Громов сказал хмуро:
– А кто не желает подчиняться кобызским законам, может уе… в смысле удалиться за пределы их конклава. Или анклава.
– А потом еще раз удалиться, – сказал Забайкалец, – когда анклав расширит свои границы. И еще. И еще. Пока не окажется на Чукотке.
– Или в Арктике, – бросил Сигуранцев с нервным смешком. – С пингвинами.
– Пингвины в Антарктиде, – поправил Каганов.
– А разве она не в Арктике?
Ответить тот не успел, снова вошел бесплотный помощник Карашахина, поклонился. Карашахин принял из его рук тонкую красную папку и, сделав к столу пару шагов, осторожно положил передо мной, словно это бомба с нестабильным взрывателем. Судя по надписи, документы в папке касаются культурных связей, я сразу вздохнул с облегчением. Культура – это безопасно, во всяком случае, опасность невелика и не сразу заметна, намного больше неотложных дел… Взгляд, перескочив десяток верхних строк, зацепился за текст, пару секунд я сканировал, члены кабинеты вежливо молчали.
– Ну вот, – сказал я кисло, – английские деятели культуры просят разрешения посетить расселения кобызов, ознакомиться с особенностями их культуры. Обычное дело, но Всеволод Лагунович и тут увидит происки империализма.
Карашахин спросил хмуро:
– А вы не видите?
– В упор не вижу, – ответил я сердито. – Обычная практика. Не так уж много осталось на земле народов, что все еще цепляются за свой язык, веру, имена, традиции. Все спешат перейти на английский, вот Татарстан переходит на латиницу, Башкирия… А просится к нам всего лишь какая-то группа по культурным связям. Не парламентарии, не члены конгресса.
– Все еще впереди, – произнес Громов зловеще. – Накаркаете.
– Это Карашахин накаркивает, – указал я. – Нельзя во всем видеть происки…

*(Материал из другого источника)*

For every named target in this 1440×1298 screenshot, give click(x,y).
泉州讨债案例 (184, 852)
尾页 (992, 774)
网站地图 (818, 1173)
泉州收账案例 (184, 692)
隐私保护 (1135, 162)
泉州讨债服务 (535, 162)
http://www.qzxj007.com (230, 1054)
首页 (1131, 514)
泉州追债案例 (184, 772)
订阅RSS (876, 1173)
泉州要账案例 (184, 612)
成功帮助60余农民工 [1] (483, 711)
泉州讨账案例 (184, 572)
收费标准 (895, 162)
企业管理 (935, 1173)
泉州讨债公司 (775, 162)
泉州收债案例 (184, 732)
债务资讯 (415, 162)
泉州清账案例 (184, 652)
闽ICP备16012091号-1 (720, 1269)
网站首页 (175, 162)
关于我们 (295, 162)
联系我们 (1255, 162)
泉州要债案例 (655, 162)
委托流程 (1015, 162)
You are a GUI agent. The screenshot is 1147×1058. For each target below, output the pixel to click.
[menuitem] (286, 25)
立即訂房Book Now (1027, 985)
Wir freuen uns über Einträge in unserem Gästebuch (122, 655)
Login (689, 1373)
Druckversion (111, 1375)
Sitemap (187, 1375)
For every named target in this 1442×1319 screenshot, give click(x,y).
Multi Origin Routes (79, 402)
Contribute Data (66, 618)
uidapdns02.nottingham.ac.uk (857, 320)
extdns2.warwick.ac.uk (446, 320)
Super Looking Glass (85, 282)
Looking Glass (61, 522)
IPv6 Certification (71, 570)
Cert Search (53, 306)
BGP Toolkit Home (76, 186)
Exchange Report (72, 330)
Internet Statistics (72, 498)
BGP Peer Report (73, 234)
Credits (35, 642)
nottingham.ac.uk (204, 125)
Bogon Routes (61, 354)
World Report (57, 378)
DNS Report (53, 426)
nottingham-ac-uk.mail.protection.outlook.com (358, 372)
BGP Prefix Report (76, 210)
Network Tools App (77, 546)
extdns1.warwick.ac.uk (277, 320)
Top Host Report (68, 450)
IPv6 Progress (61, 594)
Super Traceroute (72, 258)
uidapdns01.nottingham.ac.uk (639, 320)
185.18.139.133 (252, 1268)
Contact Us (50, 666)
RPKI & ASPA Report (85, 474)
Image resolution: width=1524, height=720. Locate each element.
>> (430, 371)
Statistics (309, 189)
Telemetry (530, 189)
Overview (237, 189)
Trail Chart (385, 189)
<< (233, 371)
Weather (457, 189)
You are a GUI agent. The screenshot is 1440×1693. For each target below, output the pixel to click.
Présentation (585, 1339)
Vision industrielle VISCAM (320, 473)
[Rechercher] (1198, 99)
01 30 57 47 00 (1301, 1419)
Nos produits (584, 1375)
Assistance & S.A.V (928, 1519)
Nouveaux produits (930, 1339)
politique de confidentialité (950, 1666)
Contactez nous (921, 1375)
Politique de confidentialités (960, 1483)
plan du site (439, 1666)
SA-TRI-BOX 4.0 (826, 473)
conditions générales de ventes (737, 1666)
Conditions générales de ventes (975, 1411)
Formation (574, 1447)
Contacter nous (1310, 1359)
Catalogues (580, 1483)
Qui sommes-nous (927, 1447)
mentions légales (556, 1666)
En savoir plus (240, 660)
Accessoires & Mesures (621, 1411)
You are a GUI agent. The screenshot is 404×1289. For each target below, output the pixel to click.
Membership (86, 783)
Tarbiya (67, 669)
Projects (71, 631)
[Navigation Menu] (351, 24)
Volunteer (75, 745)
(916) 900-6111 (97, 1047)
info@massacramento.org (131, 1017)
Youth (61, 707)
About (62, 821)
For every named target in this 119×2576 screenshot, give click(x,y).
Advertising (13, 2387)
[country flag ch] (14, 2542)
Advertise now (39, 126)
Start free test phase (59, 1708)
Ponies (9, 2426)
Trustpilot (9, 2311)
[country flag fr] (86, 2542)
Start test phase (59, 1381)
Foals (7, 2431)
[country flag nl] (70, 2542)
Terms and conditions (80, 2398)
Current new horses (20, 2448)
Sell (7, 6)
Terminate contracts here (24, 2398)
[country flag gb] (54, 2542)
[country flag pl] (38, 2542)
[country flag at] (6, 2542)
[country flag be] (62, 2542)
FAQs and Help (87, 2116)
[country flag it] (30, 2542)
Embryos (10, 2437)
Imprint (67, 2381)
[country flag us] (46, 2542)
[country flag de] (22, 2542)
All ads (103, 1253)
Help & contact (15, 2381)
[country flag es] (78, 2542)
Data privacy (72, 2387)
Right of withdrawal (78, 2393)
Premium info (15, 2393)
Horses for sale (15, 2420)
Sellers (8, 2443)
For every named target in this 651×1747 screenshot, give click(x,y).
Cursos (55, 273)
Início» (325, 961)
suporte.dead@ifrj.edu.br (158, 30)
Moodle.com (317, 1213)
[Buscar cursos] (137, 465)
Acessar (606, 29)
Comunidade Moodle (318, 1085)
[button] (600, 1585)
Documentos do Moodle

Павлов сказал неприятным голосом:
– Да, всего лишь культурные связи, пробный шар. Но абсолютно ясно, что вернутся в Англию с докладом, что кобызы – дружественный к Англии народ, который надо всячески поддерживать и оберегать от злых русских.
Забайкалец сказал тоскливо:
– И начнется это давление по линии ПАСЕ, ЮНЕСКО, МАГАТЭ, ФИДО, ОБСЕ, НАТО, СЕАТО, МВФ…
Сигуранцев кивал, только при каком-то слове насторожился, но Забайкалец перечислял и перечислял инструменты, которыми можно любую страну вздернуть на дыбу, а не то что согнуть в нужную позу, и он помрачнел, как и все в комнате. Павлов прав, кончилась короткая эра абсолютной независимости государств, когда любой взгляд расценивался как вмешательство во внутренние дела суверенного государства. Сейчас отвечают: да, вмешиваемся! Человечество едино, мы у себя в благополучной стране не можем смотреть спокойно, когда рядом угнетают наших сородичей, то есть людей. И неважно, что в ответ оттуда кричат, что это у нас благополучная, а у вас угнетение, это мы должны к вам вмешиваться, главное в другом: границы уже почти рухнули, существуют только для передвижения больших армий, а вот так вмешиваться вроде бы можно и даже нужно.
Я проговорил как можно тверже:
– Я не понимаю, почему мы должны расценивать визит английских культурологов как угрозу нашей стране. Похоже, мы инстинктивно рассматриваем все как угрозу, особенно этих несчастных кобызов, что естественно…
– Угроза? – спросил Сигуранцев живо.
Я поморщился:
– Восприятие как угрозы. У нас демографическая пропасть, уже редкая семья заводит больше одного ребенка, на этом фоне кобызы выглядят угрозой… Надо ли вам объяснять прописные истины, почему в семьях кобызов уже во втором поколении будет по одному-два ребенка?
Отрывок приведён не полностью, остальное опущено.